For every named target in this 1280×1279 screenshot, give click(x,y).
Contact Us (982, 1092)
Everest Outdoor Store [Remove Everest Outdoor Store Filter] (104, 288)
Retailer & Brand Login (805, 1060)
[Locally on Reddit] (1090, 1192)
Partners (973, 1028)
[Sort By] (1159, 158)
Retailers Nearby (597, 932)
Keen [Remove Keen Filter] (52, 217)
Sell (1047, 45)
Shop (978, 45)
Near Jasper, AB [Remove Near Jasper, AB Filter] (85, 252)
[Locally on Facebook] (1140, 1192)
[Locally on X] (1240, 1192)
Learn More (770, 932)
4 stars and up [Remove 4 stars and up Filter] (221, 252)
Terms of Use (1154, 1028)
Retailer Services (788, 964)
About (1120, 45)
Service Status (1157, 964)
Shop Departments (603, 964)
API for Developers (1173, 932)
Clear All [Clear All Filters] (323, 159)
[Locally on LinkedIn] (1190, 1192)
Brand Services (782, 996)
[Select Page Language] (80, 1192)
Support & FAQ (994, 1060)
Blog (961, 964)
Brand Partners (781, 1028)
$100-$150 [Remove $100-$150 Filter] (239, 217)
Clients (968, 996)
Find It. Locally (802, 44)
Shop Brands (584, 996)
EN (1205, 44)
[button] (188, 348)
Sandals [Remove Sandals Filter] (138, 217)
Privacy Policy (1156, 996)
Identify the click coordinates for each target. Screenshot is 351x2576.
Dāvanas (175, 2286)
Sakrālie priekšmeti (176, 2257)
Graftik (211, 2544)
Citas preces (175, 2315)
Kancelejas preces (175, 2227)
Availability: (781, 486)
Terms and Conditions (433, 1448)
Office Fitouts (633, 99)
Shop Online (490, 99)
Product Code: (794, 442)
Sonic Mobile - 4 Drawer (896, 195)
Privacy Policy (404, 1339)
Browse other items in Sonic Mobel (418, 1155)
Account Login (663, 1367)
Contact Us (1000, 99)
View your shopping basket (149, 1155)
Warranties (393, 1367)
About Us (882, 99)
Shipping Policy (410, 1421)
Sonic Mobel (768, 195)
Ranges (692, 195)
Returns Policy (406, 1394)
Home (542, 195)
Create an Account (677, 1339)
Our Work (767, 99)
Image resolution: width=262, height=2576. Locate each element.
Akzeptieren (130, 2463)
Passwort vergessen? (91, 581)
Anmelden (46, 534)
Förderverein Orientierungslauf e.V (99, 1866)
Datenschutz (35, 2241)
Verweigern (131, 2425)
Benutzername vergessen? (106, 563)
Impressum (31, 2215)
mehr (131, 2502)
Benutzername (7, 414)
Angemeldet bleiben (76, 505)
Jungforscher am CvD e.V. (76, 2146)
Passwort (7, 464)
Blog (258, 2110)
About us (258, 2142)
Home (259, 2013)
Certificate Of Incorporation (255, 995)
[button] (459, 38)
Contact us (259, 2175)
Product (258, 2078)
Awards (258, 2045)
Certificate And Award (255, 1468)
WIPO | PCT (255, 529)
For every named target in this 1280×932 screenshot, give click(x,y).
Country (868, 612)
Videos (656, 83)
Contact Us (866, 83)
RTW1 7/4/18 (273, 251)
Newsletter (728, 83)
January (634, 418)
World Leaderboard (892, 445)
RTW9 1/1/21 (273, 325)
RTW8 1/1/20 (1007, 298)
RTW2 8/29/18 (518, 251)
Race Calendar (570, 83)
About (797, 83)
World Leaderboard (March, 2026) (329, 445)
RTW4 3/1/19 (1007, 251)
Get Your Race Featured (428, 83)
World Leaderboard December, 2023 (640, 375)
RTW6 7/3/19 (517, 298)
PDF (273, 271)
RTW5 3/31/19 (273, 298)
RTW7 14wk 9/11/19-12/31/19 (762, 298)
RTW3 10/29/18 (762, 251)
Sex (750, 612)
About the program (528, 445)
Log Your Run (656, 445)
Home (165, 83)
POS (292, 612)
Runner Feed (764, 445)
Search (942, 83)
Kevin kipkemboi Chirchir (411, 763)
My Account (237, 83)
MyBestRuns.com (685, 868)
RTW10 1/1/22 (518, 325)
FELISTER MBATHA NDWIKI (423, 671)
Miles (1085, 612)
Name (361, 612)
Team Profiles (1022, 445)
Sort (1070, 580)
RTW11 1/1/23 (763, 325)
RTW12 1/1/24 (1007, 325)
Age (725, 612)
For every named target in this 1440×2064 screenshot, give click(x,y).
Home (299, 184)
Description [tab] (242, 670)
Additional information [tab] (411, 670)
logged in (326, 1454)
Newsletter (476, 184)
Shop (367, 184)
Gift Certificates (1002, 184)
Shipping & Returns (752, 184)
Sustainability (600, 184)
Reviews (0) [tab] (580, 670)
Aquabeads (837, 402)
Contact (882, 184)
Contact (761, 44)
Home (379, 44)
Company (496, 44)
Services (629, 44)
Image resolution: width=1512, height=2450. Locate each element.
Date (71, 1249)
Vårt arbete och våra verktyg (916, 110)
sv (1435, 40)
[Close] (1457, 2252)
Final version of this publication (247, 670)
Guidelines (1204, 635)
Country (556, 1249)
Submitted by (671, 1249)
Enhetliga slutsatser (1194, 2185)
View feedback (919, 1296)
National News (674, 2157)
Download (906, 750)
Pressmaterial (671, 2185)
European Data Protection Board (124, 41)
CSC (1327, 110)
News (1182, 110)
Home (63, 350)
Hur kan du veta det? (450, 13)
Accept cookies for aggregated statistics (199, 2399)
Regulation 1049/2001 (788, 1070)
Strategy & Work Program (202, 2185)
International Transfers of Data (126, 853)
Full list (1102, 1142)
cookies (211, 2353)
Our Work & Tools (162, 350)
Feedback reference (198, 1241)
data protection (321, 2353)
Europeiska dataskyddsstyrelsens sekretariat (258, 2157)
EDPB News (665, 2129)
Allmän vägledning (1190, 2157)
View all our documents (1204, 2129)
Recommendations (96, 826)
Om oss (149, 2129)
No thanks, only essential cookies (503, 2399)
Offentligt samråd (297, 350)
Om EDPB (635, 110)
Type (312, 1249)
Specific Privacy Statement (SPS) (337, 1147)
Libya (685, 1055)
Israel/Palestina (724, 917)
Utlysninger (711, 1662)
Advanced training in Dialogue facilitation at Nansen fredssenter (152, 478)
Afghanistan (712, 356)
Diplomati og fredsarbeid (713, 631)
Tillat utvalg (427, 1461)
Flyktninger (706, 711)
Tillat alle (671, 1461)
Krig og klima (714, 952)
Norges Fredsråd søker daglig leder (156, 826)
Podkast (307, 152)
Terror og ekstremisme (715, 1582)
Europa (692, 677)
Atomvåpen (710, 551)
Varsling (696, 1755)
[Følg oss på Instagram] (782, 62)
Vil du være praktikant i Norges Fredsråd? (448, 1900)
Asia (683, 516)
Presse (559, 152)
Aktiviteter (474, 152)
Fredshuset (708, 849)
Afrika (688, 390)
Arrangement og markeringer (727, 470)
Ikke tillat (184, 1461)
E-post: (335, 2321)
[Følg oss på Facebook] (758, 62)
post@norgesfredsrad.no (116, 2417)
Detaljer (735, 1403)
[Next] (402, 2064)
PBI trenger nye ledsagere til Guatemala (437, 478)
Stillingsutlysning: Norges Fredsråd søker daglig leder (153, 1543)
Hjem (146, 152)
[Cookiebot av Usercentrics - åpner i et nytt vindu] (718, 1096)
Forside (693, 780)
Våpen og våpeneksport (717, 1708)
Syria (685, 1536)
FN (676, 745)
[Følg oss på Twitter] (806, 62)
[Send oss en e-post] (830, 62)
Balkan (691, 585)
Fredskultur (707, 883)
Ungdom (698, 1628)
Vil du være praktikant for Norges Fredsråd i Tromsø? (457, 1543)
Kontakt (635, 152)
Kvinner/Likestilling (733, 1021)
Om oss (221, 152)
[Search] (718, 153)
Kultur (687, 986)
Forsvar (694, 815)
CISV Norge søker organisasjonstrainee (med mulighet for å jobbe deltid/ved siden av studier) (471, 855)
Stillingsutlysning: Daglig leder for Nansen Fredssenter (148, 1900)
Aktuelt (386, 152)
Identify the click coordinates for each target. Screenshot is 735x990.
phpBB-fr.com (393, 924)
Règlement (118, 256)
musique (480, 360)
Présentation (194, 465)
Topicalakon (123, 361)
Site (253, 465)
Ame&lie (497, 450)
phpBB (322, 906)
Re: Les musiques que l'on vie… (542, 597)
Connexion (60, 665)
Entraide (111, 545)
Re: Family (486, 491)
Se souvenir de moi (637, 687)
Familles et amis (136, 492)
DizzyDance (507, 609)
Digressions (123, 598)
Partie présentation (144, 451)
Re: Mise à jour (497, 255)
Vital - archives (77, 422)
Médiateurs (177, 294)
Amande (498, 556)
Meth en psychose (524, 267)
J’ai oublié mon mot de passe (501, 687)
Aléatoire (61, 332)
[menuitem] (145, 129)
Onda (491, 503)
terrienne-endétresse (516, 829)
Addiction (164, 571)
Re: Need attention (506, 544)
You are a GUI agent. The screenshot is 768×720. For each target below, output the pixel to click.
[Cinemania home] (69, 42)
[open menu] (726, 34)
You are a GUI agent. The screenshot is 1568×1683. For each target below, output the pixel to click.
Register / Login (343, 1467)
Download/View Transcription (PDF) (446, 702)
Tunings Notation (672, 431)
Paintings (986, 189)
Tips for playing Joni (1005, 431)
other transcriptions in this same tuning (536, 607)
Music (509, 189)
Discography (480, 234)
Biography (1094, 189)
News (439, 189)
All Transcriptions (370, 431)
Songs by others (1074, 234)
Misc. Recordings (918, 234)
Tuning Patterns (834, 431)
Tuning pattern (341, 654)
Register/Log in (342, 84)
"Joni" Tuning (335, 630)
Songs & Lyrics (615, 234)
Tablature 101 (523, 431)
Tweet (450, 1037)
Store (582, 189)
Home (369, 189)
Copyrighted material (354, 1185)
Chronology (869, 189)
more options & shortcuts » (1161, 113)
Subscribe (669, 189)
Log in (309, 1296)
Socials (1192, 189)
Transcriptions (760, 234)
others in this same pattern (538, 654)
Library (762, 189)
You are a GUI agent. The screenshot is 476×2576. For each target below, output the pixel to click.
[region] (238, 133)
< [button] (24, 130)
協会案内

+ + +

Your answer must consist solely of the lines above between the line holding "Balkan (691, 585)" and the line holding "[open menu] (726, 34)", inclusive, copied exactly.

Balkan (691, 585)
Fredskultur (707, 883)
Ungdom (698, 1628)
Vil du være praktikant for Norges Fredsråd i Tromsø? (457, 1543)
Kontakt (635, 152)
Kvinner/Likestilling (733, 1021)
Om oss (221, 152)
[Search] (718, 153)
Kultur (687, 986)
Forsvar (694, 815)
CISV Norge søker organisasjonstrainee (med mulighet for å jobbe deltid/ved siden av studier) (471, 855)
Stillingsutlysning: Daglig leder for Nansen Fredssenter (148, 1900)
Aktuelt (386, 152)
Identify the click coordinates for each target. Screenshot is 735x990.
phpBB-fr.com (393, 924)
Règlement (118, 256)
musique (480, 360)
Présentation (194, 465)
Topicalakon (123, 361)
Site (253, 465)
Ame&lie (497, 450)
phpBB (322, 906)
Re: Les musiques que l'on vie… (542, 597)
Connexion (60, 665)
Entraide (111, 545)
Re: Family (486, 491)
Se souvenir de moi (637, 687)
Familles et amis (136, 492)
DizzyDance (507, 609)
Digressions (123, 598)
Partie présentation (144, 451)
Re: Mise à jour (497, 255)
Vital - archives (77, 422)
Médiateurs (177, 294)
Amande (498, 556)
Meth en psychose (524, 267)
J’ai oublié mon mot de passe (501, 687)
Aléatoire (61, 332)
[menuitem] (145, 129)
Onda (491, 503)
terrienne-endétresse (516, 829)
Addiction (164, 571)
Re: Need attention (506, 544)
You are a GUI agent. The screenshot is 768×720. For each target below, output the pixel to click.
[Cinemania home] (69, 42)
[open menu] (726, 34)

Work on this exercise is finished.